▶ _ACTIVITY_:
Please reproduce, exactly and in full, the lines running from the one that contains "周波数マルチプライヤー" to the end of the entries.

══ STUDY MATERIAL ══

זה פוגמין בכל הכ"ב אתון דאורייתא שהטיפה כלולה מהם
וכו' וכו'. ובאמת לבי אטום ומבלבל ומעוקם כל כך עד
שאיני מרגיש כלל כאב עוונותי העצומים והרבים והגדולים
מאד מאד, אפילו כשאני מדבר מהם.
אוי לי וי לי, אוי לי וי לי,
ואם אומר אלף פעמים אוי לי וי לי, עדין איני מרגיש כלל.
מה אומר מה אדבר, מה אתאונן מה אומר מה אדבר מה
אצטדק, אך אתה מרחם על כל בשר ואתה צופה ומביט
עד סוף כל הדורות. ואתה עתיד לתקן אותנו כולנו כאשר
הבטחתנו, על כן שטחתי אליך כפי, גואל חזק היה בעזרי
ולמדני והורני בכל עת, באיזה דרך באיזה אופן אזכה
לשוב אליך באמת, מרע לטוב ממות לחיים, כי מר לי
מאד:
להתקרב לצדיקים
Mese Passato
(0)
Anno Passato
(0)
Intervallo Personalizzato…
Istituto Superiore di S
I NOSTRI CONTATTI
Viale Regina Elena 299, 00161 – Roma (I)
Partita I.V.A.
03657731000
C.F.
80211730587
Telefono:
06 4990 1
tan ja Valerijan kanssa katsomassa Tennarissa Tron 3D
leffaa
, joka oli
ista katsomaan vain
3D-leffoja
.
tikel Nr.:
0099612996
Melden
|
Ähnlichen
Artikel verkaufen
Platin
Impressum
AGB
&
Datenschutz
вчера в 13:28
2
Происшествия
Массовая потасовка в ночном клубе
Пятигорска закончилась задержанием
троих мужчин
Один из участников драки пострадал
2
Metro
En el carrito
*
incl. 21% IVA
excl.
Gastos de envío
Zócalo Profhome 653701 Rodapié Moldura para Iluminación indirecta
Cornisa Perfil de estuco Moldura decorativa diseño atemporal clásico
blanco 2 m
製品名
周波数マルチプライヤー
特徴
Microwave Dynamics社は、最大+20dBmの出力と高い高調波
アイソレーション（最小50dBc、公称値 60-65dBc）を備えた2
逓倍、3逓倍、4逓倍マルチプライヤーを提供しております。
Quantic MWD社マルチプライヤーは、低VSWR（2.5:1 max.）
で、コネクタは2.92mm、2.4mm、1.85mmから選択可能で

═══

▶ _SOLUTION TO THIS PROBLEM_:
周波数マルチプライヤー
特徴
Microwave Dynamics社は、最大+20dBmの出力と高い高調波
アイソレーション（最小50dBc、公称値 60-65dBc）を備えた2
逓倍、3逓倍、4逓倍マルチプライヤーを提供しております。
Quantic MWD社マルチプライヤーは、低VSWR（2.5:1 max.）
で、コネクタは2.92mm、2.4mm、1.85mmから選択可能で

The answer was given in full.